- GIVEN DATA
=== Begin Enclosure ===
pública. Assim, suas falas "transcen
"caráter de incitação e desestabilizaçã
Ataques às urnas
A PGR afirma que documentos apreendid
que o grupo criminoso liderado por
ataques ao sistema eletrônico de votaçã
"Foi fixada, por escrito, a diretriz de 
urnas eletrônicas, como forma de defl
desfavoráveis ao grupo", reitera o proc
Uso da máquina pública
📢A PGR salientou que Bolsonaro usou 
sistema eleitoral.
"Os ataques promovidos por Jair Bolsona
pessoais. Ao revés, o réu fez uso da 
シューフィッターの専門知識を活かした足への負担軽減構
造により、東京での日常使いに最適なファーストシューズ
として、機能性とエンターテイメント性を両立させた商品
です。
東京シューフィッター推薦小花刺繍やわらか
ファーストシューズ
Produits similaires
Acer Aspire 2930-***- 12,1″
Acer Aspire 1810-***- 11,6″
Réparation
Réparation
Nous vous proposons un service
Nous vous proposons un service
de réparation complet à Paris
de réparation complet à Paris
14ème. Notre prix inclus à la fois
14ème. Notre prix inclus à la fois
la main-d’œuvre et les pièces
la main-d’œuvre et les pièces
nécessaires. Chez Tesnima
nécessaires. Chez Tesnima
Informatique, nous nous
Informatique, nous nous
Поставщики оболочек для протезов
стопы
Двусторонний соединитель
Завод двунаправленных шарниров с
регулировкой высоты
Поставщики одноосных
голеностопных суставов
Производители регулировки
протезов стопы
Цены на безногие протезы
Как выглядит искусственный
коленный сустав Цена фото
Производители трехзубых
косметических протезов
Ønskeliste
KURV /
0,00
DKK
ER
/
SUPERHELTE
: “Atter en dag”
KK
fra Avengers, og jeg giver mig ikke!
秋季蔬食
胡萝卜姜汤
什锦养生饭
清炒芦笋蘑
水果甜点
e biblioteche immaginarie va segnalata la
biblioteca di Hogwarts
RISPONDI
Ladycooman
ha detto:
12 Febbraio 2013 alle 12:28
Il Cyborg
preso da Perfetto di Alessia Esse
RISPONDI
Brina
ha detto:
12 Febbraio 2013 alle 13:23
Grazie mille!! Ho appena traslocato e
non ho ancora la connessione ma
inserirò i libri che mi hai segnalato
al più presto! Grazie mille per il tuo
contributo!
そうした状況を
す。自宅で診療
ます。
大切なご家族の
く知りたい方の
=== End Enclosure ===
- TASK BRIEF
Each line from the top of the records down to the one with "que Bolsonaro usou" must be retyped exactly; include both ends and nothing else.

- RESPONSE TO THE EXERCISE
pública. Assim, suas falas "transcen
"caráter de incitação e desestabilizaçã
Ataques às urnas
A PGR afirma que documentos apreendid
que o grupo criminoso liderado por
ataques ao sistema eletrônico de votaçã
"Foi fixada, por escrito, a diretriz de 
urnas eletrônicas, como forma de defl
desfavoráveis ao grupo", reitera o proc
Uso da máquina pública
📢A PGR salientou que Bolsonaro usou 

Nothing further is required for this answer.